Structured Interactions Drive Abrupt Transitions in the Spatial Organization of Microbial Communities
Mattia Mattei, David Soriano Paños, Mahantesh Halappanavar, Alex Arenas
Published: 2025/9/1
Abstract
Bacteria possess diverse mechanisms to regulate their motility in response to environmental and physiological signals, enabling them to navigate complex habitats and adapt their behavior. Among these mechanisms, interspecies recognition enables cells to modulate their movement based on the ecological identity of neighboring species.
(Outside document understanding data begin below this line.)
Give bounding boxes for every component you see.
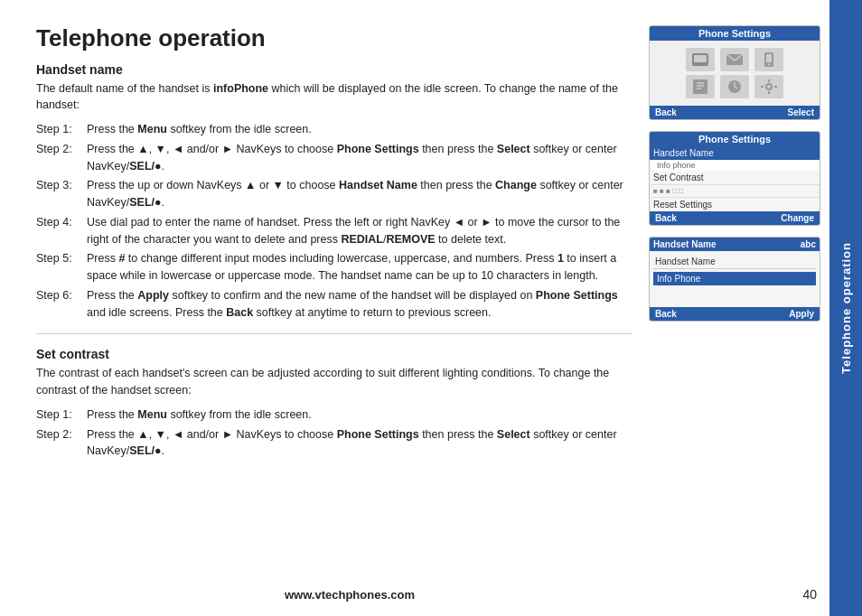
clock-icon-svg: [726, 79, 744, 95]
svg-rect-6: [693, 79, 707, 94]
handset-step-4: Step 4: Use dial pad to enter the name o…: [36, 214, 632, 248]
handset-icon-svg: [760, 51, 778, 68]
screen3-field-label: Handset Name: [653, 255, 816, 269]
step-6-label: Step 6:: [36, 287, 87, 322]
screen1-select: Select: [788, 107, 814, 117]
step-3-text: Press the up or down NavKeys ▲ or ▼ to c…: [87, 177, 632, 211]
phone-panel: Phone Settings: [649, 25, 829, 616]
svg-rect-17: [761, 86, 764, 88]
handset-step-6: Step 6: Press the Apply softkey to confi…: [36, 287, 632, 322]
svg-point-5: [768, 63, 770, 65]
svg-rect-4: [766, 54, 772, 62]
handset-step-1: Step 1: Press the Menu softkey from the …: [36, 121, 632, 138]
screen1-softkeys: Back Select: [650, 106, 820, 119]
screen2-back: Back: [655, 213, 677, 223]
settings-icon-svg: [760, 79, 778, 95]
step-1-text: Press the Menu softkey from the idle scr…: [87, 121, 632, 138]
step-2-label: Step 2:: [36, 141, 87, 175]
screen2-info-phone: Info phone: [650, 160, 820, 171]
screen3-header-left: Handset Name: [653, 239, 716, 249]
step-5-label: Step 5:: [36, 250, 87, 285]
set-contrast-title: Set contrast: [36, 347, 632, 361]
step-5-text: Press # to change different input modes …: [87, 250, 632, 285]
side-tab: Telephone operation: [829, 0, 862, 616]
step-3-label: Step 3:: [36, 177, 87, 211]
screen2-softkeys: Back Change: [650, 211, 820, 225]
screen3-spacer: [653, 289, 816, 303]
phone-screen-3: Handset Name abc Handset Name Info Phone…: [649, 237, 820, 322]
screen3-body: Handset Name Info Phone: [650, 251, 820, 307]
icon-phone-settings-4: [686, 75, 715, 98]
phone-icon-svg: [690, 51, 710, 68]
phone-screen-2: Phone Settings Handset Name Info phone S…: [649, 131, 820, 226]
screen3-header-right: abc: [801, 239, 816, 249]
svg-rect-2: [698, 64, 703, 66]
c-step-2-label: Step 2:: [36, 426, 87, 461]
handset-intro: The default name of the handset is infoP…: [36, 80, 632, 115]
screen3-apply: Apply: [789, 309, 814, 319]
screen2-body: Handset Name Info phone Set Contrast ■ ■…: [650, 146, 820, 211]
step-4-label: Step 4:: [36, 214, 87, 248]
step-4-text: Use dial pad to enter the name of handse…: [87, 214, 632, 248]
screen3-header: Handset Name abc: [650, 238, 820, 251]
c-step-1-label: Step 1:: [36, 406, 87, 424]
screen2-change: Change: [781, 213, 814, 223]
page-number: 40: [802, 587, 817, 602]
screen3-field-value: Info Phone: [653, 272, 816, 285]
svg-rect-18: [774, 86, 777, 88]
svg-rect-16: [768, 91, 770, 94]
screen2-header: Phone Settings: [650, 132, 820, 146]
page-title: Telephone operation: [36, 25, 632, 51]
book-icon-svg: [691, 79, 709, 95]
handset-step-5: Step 5: Press # to change different inpu…: [36, 250, 632, 285]
side-tab-text: Telephone operation: [839, 242, 853, 374]
screen2-handset-name: Handset Name: [653, 148, 714, 158]
c-step-1-text: Press the Menu softkey from the idle scr…: [87, 406, 632, 424]
contrast-step-2: Step 2: Press the ▲, ▼, ◄ and/or ► NavKe…: [36, 426, 632, 461]
svg-rect-1: [694, 55, 707, 62]
svg-point-14: [767, 85, 771, 89]
icon-phone-settings-5: [720, 75, 749, 98]
contrast-steps-list: Step 1: Press the Menu softkey from the …: [36, 406, 632, 460]
icon-phone-settings-1: [686, 48, 715, 71]
icon-phone-settings-6: [754, 75, 783, 98]
envelope-icon-svg: [726, 51, 744, 68]
handset-step-2: Step 2: Press the ▲, ▼, ◄ and/or ► NavKe…: [36, 141, 632, 175]
screen3-softkeys: Back Apply: [650, 307, 820, 321]
set-contrast-intro: The contrast of each handset's screen ca…: [36, 365, 632, 399]
svg-rect-15: [768, 79, 770, 82]
screen3-back: Back: [655, 309, 677, 319]
icon-phone-settings-2: [720, 48, 749, 71]
screen2-set-contrast: Set Contrast: [650, 171, 820, 185]
screen2-item-1-selected: Handset Name: [650, 146, 820, 160]
handset-step-3: Step 3: Press the up or down NavKeys ▲ o…: [36, 177, 632, 211]
icon-phone-settings-3: [754, 48, 783, 71]
screen2-reset: Reset Settings: [650, 198, 820, 211]
screen1-body: [650, 41, 820, 106]
screen1-back: Back: [655, 107, 677, 117]
divider: [36, 333, 632, 334]
contrast-step-1: Step 1: Press the Menu softkey from the …: [36, 406, 632, 424]
screen2-dots-row: ■ ■ ■ □ □: [650, 185, 820, 198]
handset-steps-list: Step 1: Press the Menu softkey from the …: [36, 121, 632, 321]
step-2-text: Press the ▲, ▼, ◄ and/or ► NavKeys to ch…: [87, 141, 632, 175]
handset-section-title: Handset name: [36, 62, 632, 77]
c-step-2-text: Press the ▲, ▼, ◄ and/or ► NavKeys to ch…: [87, 426, 632, 461]
step-6-text: Press the Apply softkey to confirm and t…: [87, 287, 632, 322]
footer-url: www.vtechphones.com: [36, 588, 663, 602]
step-1-label: Step 1:: [36, 121, 87, 138]
screen1-header: Phone Settings: [650, 26, 820, 41]
phone-screen-1: Phone Settings: [649, 25, 820, 120]
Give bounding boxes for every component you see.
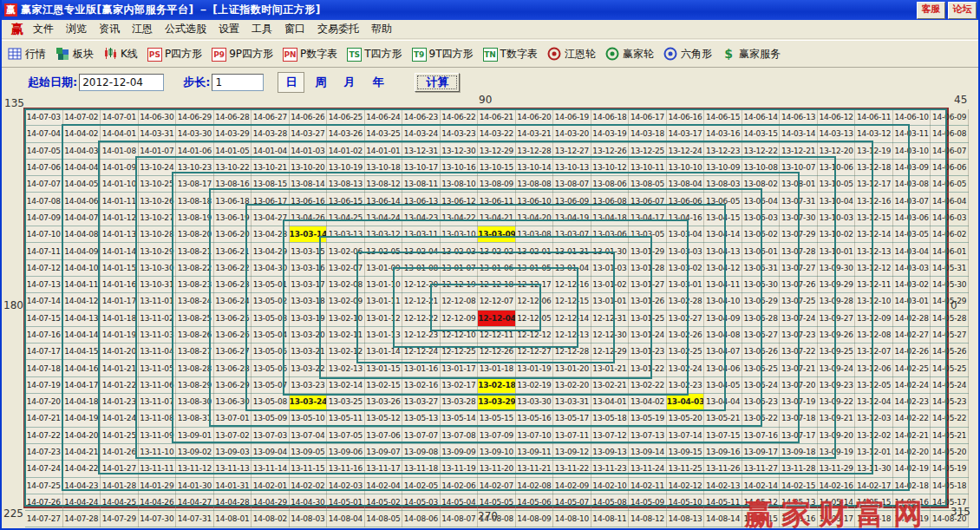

Here, we introduce a model in which we assume bacterial species recognizes each other and interact via local signals that either enhance or suppress the motility of neighboring cells. Through large-scale simulations and a coarse-grained stochastic model, we demonstrate the emergence of a sharp transition driven by nucleation processes: increasing the density of motility-suppressing interactions drives the system from a fully mixed, motile phase to a state characterized by large, stationary bacterial clusters. Remarkably, in systems with a large number of interacting species, this transition can be triggered solely by altering the structure of the motility-regulation interaction matrix while maintaining species and interaction densities constant. In particular, we find that heterogeneous and modular interactions promote the transition more readily than homogeneous random ones. These results contribute to the ongoing effort to understand microbial interactions, suggesting that structured, non-random ones may be key to reproducing commonly observed spatial patterns in microbial communities.